* YOUR TASK
When you reach the records below, output each one exactly.

* DATA EXTRACT
______________________________
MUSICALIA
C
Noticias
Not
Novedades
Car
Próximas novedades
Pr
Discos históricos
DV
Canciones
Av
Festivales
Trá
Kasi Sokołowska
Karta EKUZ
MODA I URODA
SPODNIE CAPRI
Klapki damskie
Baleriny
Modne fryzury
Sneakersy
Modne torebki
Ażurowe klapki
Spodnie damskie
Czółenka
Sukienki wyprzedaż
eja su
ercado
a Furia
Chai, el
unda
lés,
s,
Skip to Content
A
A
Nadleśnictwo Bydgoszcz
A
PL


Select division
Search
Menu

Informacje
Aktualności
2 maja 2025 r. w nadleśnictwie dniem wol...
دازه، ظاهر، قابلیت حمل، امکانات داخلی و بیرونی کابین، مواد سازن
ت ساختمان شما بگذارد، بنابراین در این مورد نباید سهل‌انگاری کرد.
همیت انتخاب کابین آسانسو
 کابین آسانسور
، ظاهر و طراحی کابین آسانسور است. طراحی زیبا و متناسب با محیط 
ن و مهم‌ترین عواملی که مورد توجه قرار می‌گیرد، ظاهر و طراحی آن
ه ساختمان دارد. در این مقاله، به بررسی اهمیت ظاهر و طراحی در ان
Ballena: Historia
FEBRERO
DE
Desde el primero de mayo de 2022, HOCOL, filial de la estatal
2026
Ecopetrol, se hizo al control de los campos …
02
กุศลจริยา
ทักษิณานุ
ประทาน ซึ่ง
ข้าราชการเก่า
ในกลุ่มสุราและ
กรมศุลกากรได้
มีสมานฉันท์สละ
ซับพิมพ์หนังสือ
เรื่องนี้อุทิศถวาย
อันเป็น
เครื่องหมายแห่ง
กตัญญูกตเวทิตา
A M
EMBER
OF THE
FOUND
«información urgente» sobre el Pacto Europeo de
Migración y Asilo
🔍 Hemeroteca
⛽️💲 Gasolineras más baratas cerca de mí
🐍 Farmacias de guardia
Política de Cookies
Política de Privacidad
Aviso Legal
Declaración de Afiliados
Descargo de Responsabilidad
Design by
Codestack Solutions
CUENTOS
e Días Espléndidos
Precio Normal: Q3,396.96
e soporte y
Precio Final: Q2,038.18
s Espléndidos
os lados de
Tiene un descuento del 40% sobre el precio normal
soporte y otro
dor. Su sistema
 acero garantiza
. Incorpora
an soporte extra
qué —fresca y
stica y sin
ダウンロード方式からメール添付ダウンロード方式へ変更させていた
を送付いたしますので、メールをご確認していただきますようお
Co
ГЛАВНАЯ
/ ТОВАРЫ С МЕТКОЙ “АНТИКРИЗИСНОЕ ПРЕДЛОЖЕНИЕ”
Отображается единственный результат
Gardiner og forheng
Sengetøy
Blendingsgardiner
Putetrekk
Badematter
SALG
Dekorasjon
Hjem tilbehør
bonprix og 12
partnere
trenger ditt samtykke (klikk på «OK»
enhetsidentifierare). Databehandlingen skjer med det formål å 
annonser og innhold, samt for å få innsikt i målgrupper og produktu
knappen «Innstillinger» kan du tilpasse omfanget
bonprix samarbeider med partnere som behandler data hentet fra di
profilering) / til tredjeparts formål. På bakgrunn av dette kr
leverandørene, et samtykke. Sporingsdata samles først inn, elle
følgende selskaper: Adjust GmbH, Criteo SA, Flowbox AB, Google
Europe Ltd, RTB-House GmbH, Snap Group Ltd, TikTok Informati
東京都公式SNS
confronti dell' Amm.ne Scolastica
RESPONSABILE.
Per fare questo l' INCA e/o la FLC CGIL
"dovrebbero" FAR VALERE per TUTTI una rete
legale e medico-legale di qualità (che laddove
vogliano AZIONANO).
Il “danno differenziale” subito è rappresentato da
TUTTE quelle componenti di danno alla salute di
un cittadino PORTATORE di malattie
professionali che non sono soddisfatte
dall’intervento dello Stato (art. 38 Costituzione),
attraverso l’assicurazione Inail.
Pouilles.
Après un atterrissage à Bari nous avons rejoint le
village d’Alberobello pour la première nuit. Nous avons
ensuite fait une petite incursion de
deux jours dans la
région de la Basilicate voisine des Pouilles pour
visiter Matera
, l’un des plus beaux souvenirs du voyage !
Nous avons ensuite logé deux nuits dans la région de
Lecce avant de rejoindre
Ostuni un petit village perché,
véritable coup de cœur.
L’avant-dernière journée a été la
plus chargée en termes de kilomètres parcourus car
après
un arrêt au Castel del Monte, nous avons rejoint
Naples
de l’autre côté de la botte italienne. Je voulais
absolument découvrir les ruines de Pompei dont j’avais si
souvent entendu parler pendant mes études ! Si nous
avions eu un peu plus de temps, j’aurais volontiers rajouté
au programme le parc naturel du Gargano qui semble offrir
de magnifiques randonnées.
______________________________
* WRITTEN SOLUTION
MUSICALIA
C
Noticias
Not
Novedades
Car
Próximas novedades
Pr
Discos históricos
DV
Canciones
Av
Festivales
Trá
Kasi Sokołowska
Karta EKUZ
MODA I URODA
SPODNIE CAPRI
Klapki damskie
Baleriny
Modne fryzury
Sneakersy
Modne torebki
Ażurowe klapki
Spodnie damskie
Czółenka
Sukienki wyprzedaż
eja su
ercado
a Furia
Chai, el
unda
lés,
s,
Skip to Content
A
A
Nadleśnictwo Bydgoszcz
A
PL


Select division
Search
Menu

Informacje
Aktualności
2 maja 2025 r. w nadleśnictwie dniem wol...
دازه، ظاهر، قابلیت حمل، امکانات داخلی و بیرونی کابین، مواد سازن
ت ساختمان شما بگذارد، بنابراین در این مورد نباید سهل‌انگاری کرد.
همیت انتخاب کابین آسانسو
 کابین آسانسور
، ظاهر و طراحی کابین آسانسور است. طراحی زیبا و متناسب با محیط 
ن و مهم‌ترین عواملی که مورد توجه قرار می‌گیرد، ظاهر و طراحی آن
ه ساختمان دارد. در این مقاله، به بررسی اهمیت ظاهر و طراحی در ان
Ballena: Historia
FEBRERO
DE
Desde el primero de mayo de 2022, HOCOL, filial de la estatal
2026
Ecopetrol, se hizo al control de los campos …
02
กุศลจริยา
ทักษิณานุ
ประทาน ซึ่ง
ข้าราชการเก่า
ในกลุ่มสุราและ
กรมศุลกากรได้
มีสมานฉันท์สละ
ซับพิมพ์หนังสือ
เรื่องนี้อุทิศถวาย
อันเป็น
เครื่องหมายแห่ง
กตัญญูกตเวทิตา
A M
EMBER
OF THE
FOUND
«información urgente» sobre el Pacto Europeo de
Migración y Asilo
🔍 Hemeroteca
⛽️💲 Gasolineras más baratas cerca de mí
🐍 Farmacias de guardia
Política de Cookies
Política de Privacidad
Aviso Legal
Declaración de Afiliados
Descargo de Responsabilidad
Design by
Codestack Solutions
CUENTOS
e Días Espléndidos
Precio Normal: Q3,396.96
e soporte y
Precio Final: Q2,038.18
s Espléndidos
os lados de
Tiene un descuento del 40% sobre el precio normal
soporte y otro
dor. Su sistema
 acero garantiza
. Incorpora
an soporte extra
qué —fresca y
stica y sin
ダウンロード方式からメール添付ダウンロード方式へ変更させていた
を送付いたしますので、メールをご確認していただきますようお
Co
ГЛАВНАЯ
/ ТОВАРЫ С МЕТКОЙ “АНТИКРИЗИСНОЕ ПРЕДЛОЖЕНИЕ”
Отображается единственный результат
Gardiner og forheng
Sengetøy
Blendingsgardiner
Putetrekk
Badematter
SALG
Dekorasjon
Hjem tilbehør
bonprix og 12
partnere
trenger ditt samtykke (klikk på «OK»
enhetsidentifierare). Databehandlingen skjer med det formål å 
annonser og innhold, samt for å få innsikt i målgrupper og produktu
knappen «Innstillinger» kan du tilpasse omfanget
bonprix samarbeider med partnere som behandler data hentet fra di
profilering) / til tredjeparts formål. På bakgrunn av dette kr
leverandørene, et samtykke. Sporingsdata samles først inn, elle
følgende selskaper: Adjust GmbH, Criteo SA, Flowbox AB, Google
Europe Ltd, RTB-House GmbH, Snap Group Ltd, TikTok Informati
東京都公式SNS
confronti dell' Amm.ne Scolastica
RESPONSABILE.
Per fare questo l' INCA e/o la FLC CGIL
"dovrebbero" FAR VALERE per TUTTI una rete
legale e medico-legale di qualità (che laddove
vogliano AZIONANO).
Il “danno differenziale” subito è rappresentato da
TUTTE quelle componenti di danno alla salute di
un cittadino PORTATORE di malattie
professionali che non sono soddisfatte
dall’intervento dello Stato (art. 38 Costituzione),
attraverso l’assicurazione Inail.
Pouilles.
Après un atterrissage à Bari nous avons rejoint le
village d’Alberobello pour la première nuit. Nous avons
ensuite fait une petite incursion de
deux jours dans la
région de la Basilicate voisine des Pouilles pour
visiter Matera
, l’un des plus beaux souvenirs du voyage !
Nous avons ensuite logé deux nuits dans la région de
Lecce avant de rejoindre
Ostuni un petit village perché,
véritable coup de cœur.
L’avant-dernière journée a été la
plus chargée en termes de kilomètres parcourus car
après
un arrêt au Castel del Monte, nous avons rejoint
Naples
de l’autre côté de la botte italienne. Je voulais
absolument découvrir les ruines de Pompei dont j’avais si
souvent entendu parler pendant mes études ! Si nous
avions eu un peu plus de temps, j’aurais volontiers rajouté
au programme le parc naturel du Gargano qui semble offrir
de magnifiques randonnées.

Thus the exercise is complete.